Although there are some very good emollient ingredients in this product, the truth is you don't need a special cream for the neck. Yes, skin on the neck can be thinner and can show sagging sooner than skin on the face, but that doesn't mean a special cream is needed—and no neck cream can change what really bothers most people when the neck begins to age (namely, deep, horizontal grooves, banding, and sagging).
What we typically observe with neck creams versus facial moisturizers is that neck creams tend to be more emollient; that's nice if your skin is dry, but that generally isn't the problem for skin on your neck. Even so, there are rich facial moisturizers that would easily do the job. What is most important to realize is that there are no special ingredients skin on the neck needs that skin on the face (or chest) does not.
If that isn't reason enough to skip this neck cream, here are two more: The jar packaging won't keep the most beneficial anti-aging ingredients (of which there are many) stable once you open it and the lavender oil this contains may smell great, but fragrance isn't skin care. In fact, lavender oil is among the most problematic ingredients for skin. See More Info for details about jar packaging and lavender oil.
In the end, despite its rich formula and impressive mix of antioxidants, plant oils, and skin-repairing ingredients, this neck cream cannot address the "special needs" of skin on the neck. This is due not only to the limitations of skin-care products when it comes to how the neck ages, but also because skin on the neck doesn't need different ingredients than skin on the face. You can (and should) apply your facial skin-care products, including sunscreen, exfoliants, serums, and other treatments, to your neck—not this unnecessary product!
- Jar packaging reduces the effectiveness of the best ingredients in this neck cream.
- Contains fragrant lavender oil, a potent skin irritant that's the opposite of anti-aging.
- Doesn't contain anything unique or special for skin on the neck.

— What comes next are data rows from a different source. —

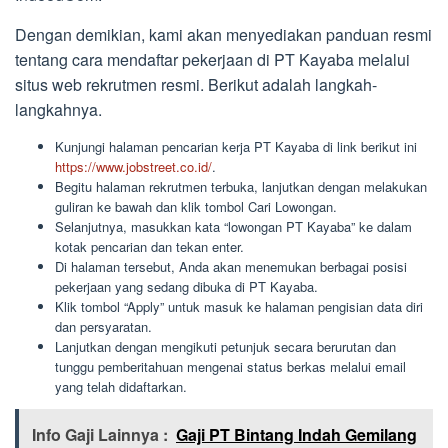
Dengan demikian, kami akan menyediakan panduan resmi
tentang cara mendaftar pekerjaan di PT Kayaba melalui
situs web rekrutmen resmi. Berikut adalah langkah-
langkahnya.
Kunjungi halaman pencarian kerja PT Kayaba di link berikut ini
https://www.jobstreet.co.id/
.
Begitu halaman rekrutmen terbuka, lanjutkan dengan melakukan
guliran ke bawah dan klik tombol Cari Lowongan.
Selanjutnya, masukkan kata “lowongan PT Kayaba” ke dalam
kotak pencarian dan tekan enter.
Di halaman tersebut, Anda akan menemukan berbagai posisi
pekerjaan yang sedang dibuka di PT Kayaba.
Klik tombol “Apply” untuk masuk ke halaman pengisian data diri
dan persyaratan.
Lanjutkan dengan mengikuti petunjuk secara berurutan dan
tunggu pemberitahuan mengenai status berkas melalui email
yang telah didaftarkan.
Info Gaji Lainnya :
Gaji PT Bintang Indah Gemilang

Jar Packaging: The fact that it's packaged in a jar means the beneficial ingredients won't remain stable once it is opened. All plant extracts, vitamins, antioxidants, and other state-of-the-art ingredients break down in the presence of air, so once a jar is opened and lets the air in, these important ingredients begin to deteriorate. Jars also are unsanitary because you're dipping your fingers into them with each use, adding bacteria, which further deteriorate the beneficial ingredients (Sources: Free Radical Biology and Medicine, September 2007, pages 818–829; Ageing Research Reviews, December 2007, pages 271–288; Dermatologic Therapy, September-October 2007, pages 314–321; International Journal of Pharmaceutics, June 12, 2005, pages 197–203; Pharmaceutical Development and Technology, January 2002, pages 1–32; International Society for Horticultural Science, www.actahort.org/members/showpdf?booknrarnr=778_5; Beautypackaging.com, and www.beautypackaging.com/articles/2007/03/airless-packaging.php).
Lavender Oil: Research indicates that components of lavender, specifically linalool, can be cytotoxic, which means that topical application causes skin-cell death (Source: Cell Proliferation, June 2004, pages 221–229). Lavender leaves contain camphor, which is a known skin irritant. Because the fragrance constituents in lavender oil oxidize when exposed to air, lavender oil is a pro-oxidant, and this enhanced oxidation increases its irritancy on skin (Source: Contact Dermatitis, September 2008, pages 143–150). Lavender oil is the most potent form, and even small amounts of it (0.25% or less) are problematic. Although it's fine as an aromatherapy agent for inhalation or relaxation, it is a must to avoid in skin-care products (Sources: Psychiatry Research, February 2007, pages 89–96; and www.naturaldatabase.com).